*Task item*
Each line of the material that includes the string "Guscio" counts once; report the total and nothing further.
(Stored data begins)
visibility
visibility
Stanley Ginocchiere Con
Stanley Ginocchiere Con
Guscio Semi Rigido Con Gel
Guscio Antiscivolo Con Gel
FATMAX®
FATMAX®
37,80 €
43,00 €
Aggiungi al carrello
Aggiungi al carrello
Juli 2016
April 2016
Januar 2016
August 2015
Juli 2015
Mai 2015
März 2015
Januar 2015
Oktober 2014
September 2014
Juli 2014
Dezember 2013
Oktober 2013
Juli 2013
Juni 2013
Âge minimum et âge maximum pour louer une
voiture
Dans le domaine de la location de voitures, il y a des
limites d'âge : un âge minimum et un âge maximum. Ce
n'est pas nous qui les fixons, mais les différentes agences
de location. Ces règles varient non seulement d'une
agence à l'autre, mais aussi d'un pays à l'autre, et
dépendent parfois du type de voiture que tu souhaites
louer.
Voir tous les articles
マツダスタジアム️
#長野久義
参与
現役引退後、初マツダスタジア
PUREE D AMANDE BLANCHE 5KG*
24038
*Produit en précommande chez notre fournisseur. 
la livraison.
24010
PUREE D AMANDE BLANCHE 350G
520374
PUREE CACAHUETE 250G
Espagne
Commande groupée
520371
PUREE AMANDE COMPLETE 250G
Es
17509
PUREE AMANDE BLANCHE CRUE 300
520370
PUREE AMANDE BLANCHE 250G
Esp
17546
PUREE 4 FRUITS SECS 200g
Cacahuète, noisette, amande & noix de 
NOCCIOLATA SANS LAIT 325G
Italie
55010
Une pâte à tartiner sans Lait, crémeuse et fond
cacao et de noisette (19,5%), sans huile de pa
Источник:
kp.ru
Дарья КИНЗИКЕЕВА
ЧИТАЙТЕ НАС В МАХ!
(Stored data ends)
*Your solution*
2